Tony swallowed back a snicker as he waved them off. "You two shouldn't be here."
"Neither should you two," Ziva pointed out smugly.
"I'm just reviewing some things," Tony sighed.
Everyone turned expectantly toward Gibbs. Their boss only stared back, not offering any answer. But then again, who was going to demand one from him?
McGee cleared his throat and squirmed. He leaned over and turned Tony's monitor toward him.
"Hey, look at porn on your own computer, McNosy!"
McGee frowned. "Isn't that the suicide case a couple of years back when you were—Oh."
Ziva cocked her head to the side and considered Tony. "How many cases have you gone through?"
"Not many," Tony grumbled and he reached over to spin the monitor back around. "Just double-checking some things."
"You know, Tony…" McGee fidgeted. His shoulders slumped. "I didn't catch that the logs were falsified the first time."
"And I," Ziva said softly, "dismissed Commander Davis as a suspect after I had interviewed him." She exchanged a look with McGee. "We came back to see if there was anything else we might have missed."
It was weird how people, even after a while, can still surprise you. Tony grinned up wanly at them. This oddly reminded him of a campfire, the light from his computer monitor flickering in the center.
"I was team leader then—my responsibility," Tony reminded them. "A case is closed when I say it's closed, not when you guys say it's closed. Can't second-guess yourself all the time; we'd never get anything done."
"Couldn't have said that better myself," Gibbs murmured from his desk.
Tony smirked half-heartedly to himself. He wished he could see Gibbs from where he was, but McGee blocked his view. He waved at the two still standing there.
"I'll finish up here, but I'm pretty sure—No, I know, everything was airtight." Tony shooed them. "Go home."
"No offense, Tony," McGee grinned cheekily, "but you used to complain about my reports being too geeky. Might be better if I review my own notes."
"And I am a much faster reader than you," Ziva said with a smug smirk as she sashayed to her desk. "You move your lips. It is very inefficient."
"I'm a careful reader!"
"And I," Gibbs growled, but Tony knew better, as he stalked over to his desk, "am waiting for your report, DiNozzo." Grady's case file dropped squarely on Tony's desk.

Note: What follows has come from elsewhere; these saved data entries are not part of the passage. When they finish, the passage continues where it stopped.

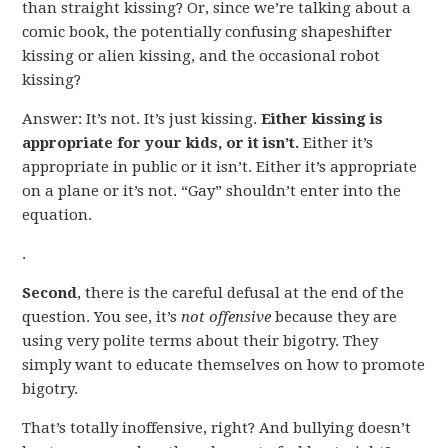
than straight kissing? Or, since we’re talking about a
comic book, the potentially confusing shapeshifter
kissing or alien kissing, and the occasional robot
kissing?
Answer: It’s not. It’s just kissing.
Either kissing is
appropriate for your kids, or it isn’t.
Either it’s
appropriate in public or it isn’t. Either it’s appropriate
on a plane or it’s not. “Gay” shouldn’t enter into the
equation.
.
Second
, there is the careful defusal at the end of the
question. You see, it’s
not offensive
because they are
using very polite terms about their bigotry. They
simply want to educate themselves on how to promote
bigotry.
That’s totally inoffensive, right? And bullying doesn’t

Tony's brow knitted. He opened the folder. "But I already…"
His report, all printed out, had a huge red circle drawn over the lines of text. "Fix it" was tattooed across the page in big, red letters.

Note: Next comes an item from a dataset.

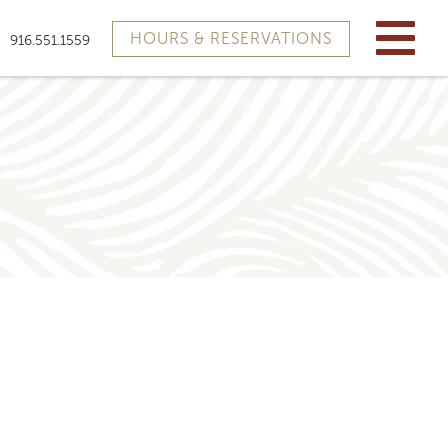
HOURS & RESERVATIONS
916.551.1559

"On it, boss," Tony murmured, a smile twitching at the corners of his mouth as he tore his report in half. He met Gibbs's eyes and nodded.
"Good," Gibbs grunted and went back to his seat.
"Maybe we should get some dinner then?" McGee suggested as he squinted at his monitor. "Chinese?"
"Italian?" Ziva suggested.
Tony brightened. "Pizza?"
Gibbs grunted out his vote and Tony crowed a "Yes" as McGee pulled up a menu online.
"Who's buying?" Ziva asked suspiciously.
Tony relished taking a drink of his coffee before answering.
"How about Gibbs?" Tony suggested, eyebrow raised, a sly grin across his lips. "He could pay for it with the forty bucks he won from you two earlier."
Oh, man, the collective look of surprise the three shared with each other was almost as satisfying as the meat's lover pizza that came twenty minutes later.